Additionally, the deployment layer carries its own tax: the complexity of launching creative effectively on a given platform. "It's one thing to be able to make a picture and put copy on the page," Caramella says. "It's another to figure out how to launch that ad set into the market. Depending on the platform, that could be very challenging."

Compressing the Lifetime Value Feedback Loop

Caramella makes this deployment layer manageable by requiring creative teams to apply clear intent tags mapped to specific life events, such as having a baby or moving to a new neighborhood. That structure lets data scientists align creative versions with features in the store to make sure communications actually resonate. On the measurement side, he understands the value of short-term metrics and churn, pushing teams to compress their feedback cycles. 

By building an analytical layer that produces leading indicators of lifetime value, teams can optimize for net return much sooner. For Caramella, the most powerful results come from blending this faster profitability signal with modern testing frameworks. "Now the real orchestration of all of this, where it starts to come together, is when you multiply that incremental response that you gain from your test by the leading indicator performance of lifetime value. You're not waiting around for a lifetime assessment post-acquisition. You're able to get a faster result quicker, pivot, and market accordingly."

Sorting Customers From Sunk Costs to Persuadables

Shortening that feedback loop helps teams spot segments that look attractive initially but drain budgets over time. Caramella uses an RFM taxonomy to segment customers into practical groups based on engagement and value. That framework helps identify "sure things," "persuadables," "sleeping dogs," and "sunk costs," dictating exactly where to concentrate spending. Sunk costs, he explains, are "essentially people that are either going to game you. They're going to take your promotion and engage with you for a short period, and then your lifetime value is very limited. Or they're just never going to engage with you."

The persuadables are where the real budget belongs. Caramella describes persuadables as prospects that "fall shy of being a sure thing" but can become an organization's "sure things" with some investment. "With personalization, you start figuring out that your current messaging is not resonating with these people.
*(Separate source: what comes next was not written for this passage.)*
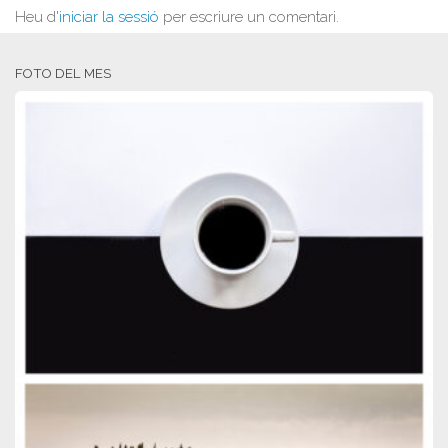
Heu d'
iniciar la sessió
per escriure un comentari.
FOTO DEL MES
So you have two options. You can either start to optimize your messaging, or you abandon those people altogether."

Evolving the Org Alongside the Math

As customer journeys span more channels, many marketing leaders are finding that standing out requires rethinking how messages are targeted and measured. For Caramella, building beyond traditional attribution means outreach delivers durable value. It also requires the entire organization to adapt to new frameworks as traditional methods fade. "Not only does the data talent need to get scaled up, but our marketer base, our stakeholders that it's getting delivered to, also needs to be receptive to those more advanced analytical techniques so that we can both move forward together in this AI revolution."